A wah pedal is a fun effect that allows bassists to create their own signature sound. The pedal can be used to control the mix between a dry bass sound and a colored distorted tone. It is a useful tool for funk bassists to add a bit of extra dirt to their tone and make it stand out. The Cry Baby wah is a popular choice among bassists as it features a potentiometer and circuitry designed for bass frequencies.
While bass guitars are not the ideal instrument to use a lot of effects, it is still possible to craft a solid and unique tone using various pedals. It is important to understand how and where to arrange your pedals on a bass guitar pedal board, however. By using the right combination of pedals, you can achieve a powerful and mind-blowing bass sound.
Conventional wisdom suggests that bass players should place their wah and filter pedals at the beginning of their signal chain, followed by compression and overdrive, modulation and pitch-based effects, and delay and reverb. This order is intended to preserve the full frequency range and dynamic response of the bass guitar and reduce unwanted frequencies that can damage speakers and ears at high levels.
The wah and filter pedals can also help bassists to shape their bass tone and create a wide variety of sounds. Bassists who play metal music, for example, often like to use a wah pedal in conjunction with a distortion pedal in order to get a more aggressive and heavy sound. Bassists can also use a wah pedal in conjunction with compression and overdrive in order to get a cleaner and tighter sound.
Pedal boards for bass guitars can feature a number of different types of effects, including envelope filters, chorus, flangers, and reverbs. While these pedals can be useful for bassists, they are not as useful as other effects such as compression and overdrive. In addition, bassists should try to avoid using pedals that are known to cause unwanted noise or feedback. For example, bassists should avoid using a tremolo or rotary effect on their bass pedal board.
A tuner is essential for any bass player, but not all of them are created equal. The Peterson Strobostomp HD is easily the best tuner pedal on the market right now. Its design is compact and rugged, with a high accuracy rating and a variety of display modes. It can even support up to 200mA of daisy chained pedals, which makes it a good choice for those who need to power multiple effects with one unit.
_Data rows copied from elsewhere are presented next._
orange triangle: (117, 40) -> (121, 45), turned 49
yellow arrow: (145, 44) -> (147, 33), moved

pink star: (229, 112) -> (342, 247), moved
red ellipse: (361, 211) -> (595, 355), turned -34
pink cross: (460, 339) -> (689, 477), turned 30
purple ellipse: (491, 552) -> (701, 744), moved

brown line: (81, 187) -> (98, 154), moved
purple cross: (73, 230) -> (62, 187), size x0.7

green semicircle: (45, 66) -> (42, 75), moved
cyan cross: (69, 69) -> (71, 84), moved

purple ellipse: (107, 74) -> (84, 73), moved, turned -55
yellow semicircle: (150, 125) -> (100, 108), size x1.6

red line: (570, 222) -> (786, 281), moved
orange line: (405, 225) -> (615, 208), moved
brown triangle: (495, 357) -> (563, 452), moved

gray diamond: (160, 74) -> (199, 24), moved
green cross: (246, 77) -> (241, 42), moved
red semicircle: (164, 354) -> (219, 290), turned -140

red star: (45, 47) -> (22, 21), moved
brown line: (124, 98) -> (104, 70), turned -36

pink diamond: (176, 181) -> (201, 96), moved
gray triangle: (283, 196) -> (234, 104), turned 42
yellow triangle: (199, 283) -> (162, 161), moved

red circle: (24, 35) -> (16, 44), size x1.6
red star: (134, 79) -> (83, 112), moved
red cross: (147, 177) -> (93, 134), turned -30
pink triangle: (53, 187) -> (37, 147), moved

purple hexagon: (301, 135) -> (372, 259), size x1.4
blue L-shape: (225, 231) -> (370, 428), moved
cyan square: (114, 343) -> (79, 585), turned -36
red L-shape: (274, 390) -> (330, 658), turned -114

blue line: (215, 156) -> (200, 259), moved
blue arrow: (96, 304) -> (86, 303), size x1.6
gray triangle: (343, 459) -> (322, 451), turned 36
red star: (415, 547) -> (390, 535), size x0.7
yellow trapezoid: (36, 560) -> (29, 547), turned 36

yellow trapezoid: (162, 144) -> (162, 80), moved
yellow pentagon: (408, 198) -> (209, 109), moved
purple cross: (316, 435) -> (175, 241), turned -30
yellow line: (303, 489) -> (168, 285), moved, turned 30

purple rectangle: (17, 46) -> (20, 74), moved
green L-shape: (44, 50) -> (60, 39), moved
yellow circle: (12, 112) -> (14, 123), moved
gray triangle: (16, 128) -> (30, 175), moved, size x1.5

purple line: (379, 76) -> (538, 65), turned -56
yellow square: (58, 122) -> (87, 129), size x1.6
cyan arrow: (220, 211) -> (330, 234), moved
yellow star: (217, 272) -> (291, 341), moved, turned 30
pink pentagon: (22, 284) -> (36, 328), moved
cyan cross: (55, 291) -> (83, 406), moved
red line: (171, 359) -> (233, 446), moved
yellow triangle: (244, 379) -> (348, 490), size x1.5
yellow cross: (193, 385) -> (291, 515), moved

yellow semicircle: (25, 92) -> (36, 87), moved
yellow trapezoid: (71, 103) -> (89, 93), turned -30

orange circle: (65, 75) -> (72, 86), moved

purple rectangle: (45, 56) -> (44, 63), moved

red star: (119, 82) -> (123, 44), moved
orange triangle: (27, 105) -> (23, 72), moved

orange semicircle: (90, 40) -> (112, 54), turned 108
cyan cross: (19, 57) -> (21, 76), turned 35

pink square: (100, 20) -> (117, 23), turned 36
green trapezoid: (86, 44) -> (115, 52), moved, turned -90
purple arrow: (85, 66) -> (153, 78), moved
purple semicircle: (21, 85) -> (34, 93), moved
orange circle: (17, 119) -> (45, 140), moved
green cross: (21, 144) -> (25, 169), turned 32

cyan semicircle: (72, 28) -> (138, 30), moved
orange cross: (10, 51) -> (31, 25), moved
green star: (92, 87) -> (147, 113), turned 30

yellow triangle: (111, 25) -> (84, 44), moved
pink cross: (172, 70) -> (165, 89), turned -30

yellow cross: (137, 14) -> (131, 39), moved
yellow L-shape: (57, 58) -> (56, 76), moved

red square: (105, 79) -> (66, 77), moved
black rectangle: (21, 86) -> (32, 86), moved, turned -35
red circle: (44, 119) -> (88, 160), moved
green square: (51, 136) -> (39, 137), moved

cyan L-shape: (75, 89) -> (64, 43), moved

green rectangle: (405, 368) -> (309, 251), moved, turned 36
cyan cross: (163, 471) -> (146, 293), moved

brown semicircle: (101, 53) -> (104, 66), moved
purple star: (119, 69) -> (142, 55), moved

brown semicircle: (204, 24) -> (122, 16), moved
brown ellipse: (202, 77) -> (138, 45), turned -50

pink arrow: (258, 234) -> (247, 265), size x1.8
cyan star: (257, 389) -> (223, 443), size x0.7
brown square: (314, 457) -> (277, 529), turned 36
Bass guitar pedals come in all shapes and sizes from a variety of brands. Some are straight-to-the-point and simple, while others offer a wide range of options, from simple distortions to intricate EQs. There are even multi-FX units that house a selection of effects from different manufacturers. These are great for bass players who want to try out a wide range of sounds but don’t have the space or budget for a whole pedalboard.
The order in which you place your bass guitar pedals can make a huge difference to their tone. For example, if you put a compressor pedal first in your signal chain, it will compress the volume “peaks” of each note that you play and will give your bass a more consistent sound. This is ideal for dynamic, percussive styles such as funk and metal.
While there is no one-size-fits-all answer to this question, there are a few general rules that can help you choose the best order for your pedal board. It is generally a good idea to put any pedals that affect the entire signal (such as overdrive and EQs) at the beginning of the chain. This will ensure that they don’t affect the tone that was already created by other pedals. It is also a good idea to place modulation pedals (such as chorus, flanger and phaser) after any distortion pedals. This will prevent the distortion from warping the tone of the modulation pedal.
It is also a good idea to have a tuner at the end of your signal chain, just in case you lose track of where you are in your tuning. This will allow you to quickly and easily re-tune your bass without having to rely on a clip-on tuner or smartphone app.